Ensuite, l’hyper-régulation. Si la gauche vit encore dans le mythe de la « dérégulation » censée caractériser l’Occident depuis Thatcher et Reagan, la vérité est que jamais dans l’histoire humaine l’individu n’a ployé sous une masse de normes comparables à celle qui prolifère aujourd’hui dans nos Etats. Le cas européen est intéressant, puisque, par exemple, à la charge nationale — le Moniteur belge publie chaque année 100.000 pages de réglementations nouvelles —, viennent s’ajouter les mille régulations qu’inventent chaque année les institutions européennes. Cette hyperinflation normative vaut tant en masse qu’en domaine, puisqu’il n’existe virtuellement plus un seul compartiment de l’activité humaine, fût-il le plus dérisoire ou le plus intime, qui échappe désormais aux velléités normatives — souvent, pénalisantes — du Législateur sous toutes ses formes. Il n’est pas jusqu’à l’expression d’opinions qui ne soit aujourd’hui promise aux fers de l’Etat pénal, en violation des principes fondamentaux qui nourrissent les racines de notre civilisation.
La dégradation urbaine. N’en prenons qu’un exemple : la mobilité à Bruxelles. Depuis plusieurs années, le nombre de véhicules circulant à Bruxelles est constant (Jacques Deliège, « La mobilité à Bruxelles : comprendre et sauver !”, Arguments — Revue européenne de science, vol. 1, n°1, automne 2016). Or, les embouteillages ne cessent de s’aggraver. Cette immobilité est donc le fruit, non pas de comportements individuels (« externalités »), mais de choix politiques marqués par l’idéologie, en l’occurence environnementaliste.

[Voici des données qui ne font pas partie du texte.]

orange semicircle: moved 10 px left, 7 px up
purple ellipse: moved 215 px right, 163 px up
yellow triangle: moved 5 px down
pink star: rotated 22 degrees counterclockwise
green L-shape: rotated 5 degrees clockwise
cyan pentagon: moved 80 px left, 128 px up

Autre phénomène, la dégradation de l’école. Au sein de l’OCDE, aucun Etat ne dépense davantage d’argent pour son enseignement (par « tête de pipe ») que ne le fait la Communauté française de Belgique. Or, les résultats PISA de cet enseignement sont parmi les plus médiocres, et en constante régression ! Comment les parents, conscients de financer ce système comme contribuables, l’accepteraient-ils ? Au surplus, ces mêmes parents sont soumis à des contraintes scolaires toujours plus nombreuses, vécues comme aberrantes, telles le « décret inscription », qui annule la liberté de choix de l’école, tout en échouant à créer la « mixité sociale » qui est sa raison d’être.

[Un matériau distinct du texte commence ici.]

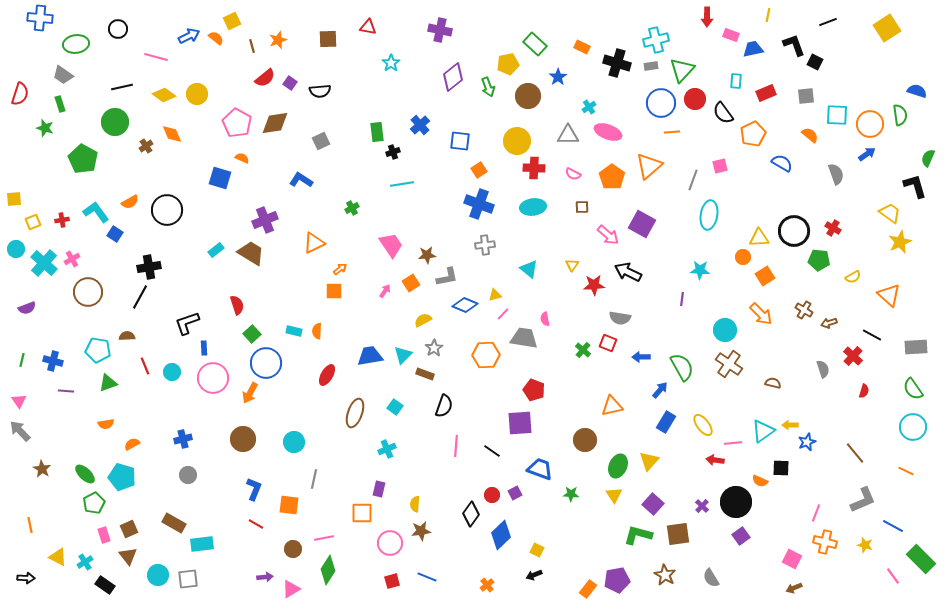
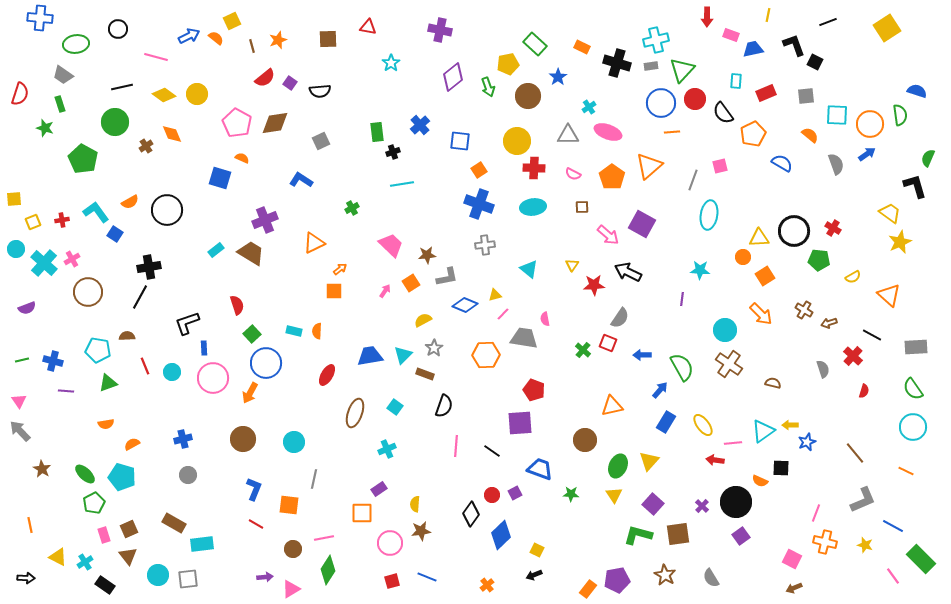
gray semicircle at (836, 174): moved 10 px up
pink trapezoid at (391, 245): rotated 12 degrees counterclockwise
gray semicircle at (620, 318): rotated 65 degrees counterclockwise
blue arrow at (641, 357): moved 1 px right, 2 px up
green line at (22, 360): rotated 64 degrees clockwise
purple rectangle at (379, 489): rotated 42 degrees clockwise
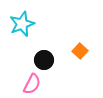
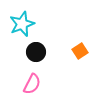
orange square: rotated 14 degrees clockwise
black circle: moved 8 px left, 8 px up
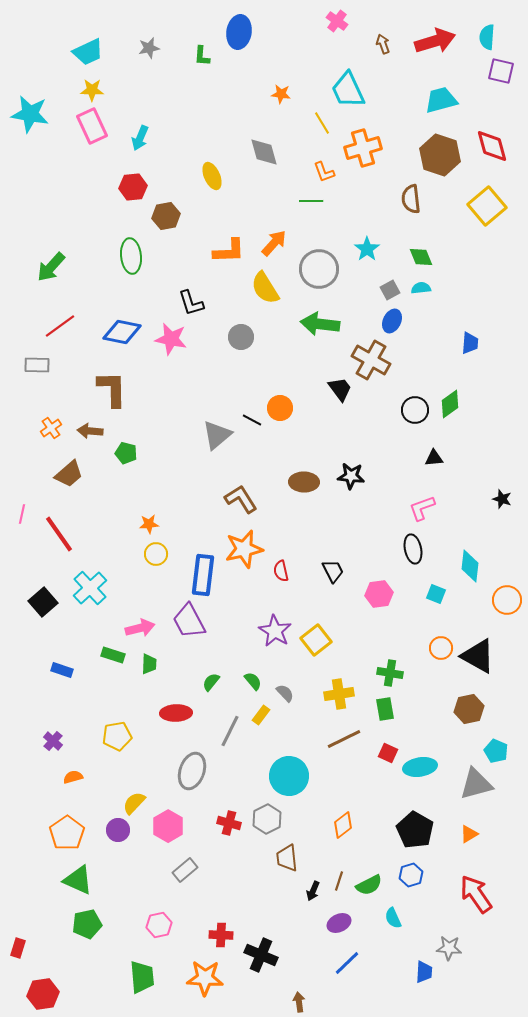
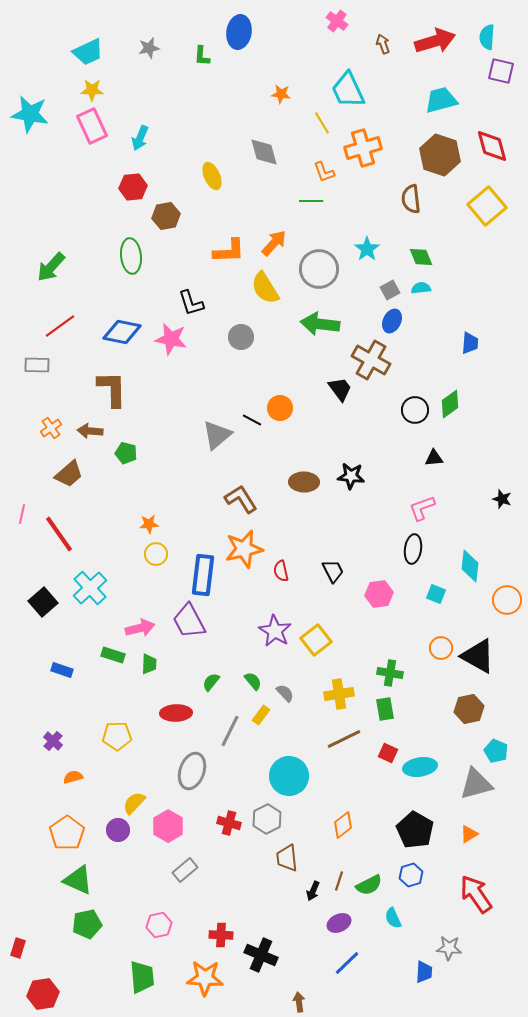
black ellipse at (413, 549): rotated 20 degrees clockwise
yellow pentagon at (117, 736): rotated 8 degrees clockwise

L’anarchie migratoire. On explique depuis des années aux populations occidentales que l’arrivée massive de migrants est inéluctable, telle un phénomène de nature, et que les clandestins ne doivent pas être éloignés du territoire, en violation des lois votées par les mêmes responsables qui tiennent ce discours. Or, il s’agit là une fois encore de choix politiques, qui n’ont rien d’inéluctables, et nos populations en sont maintenant conscientes.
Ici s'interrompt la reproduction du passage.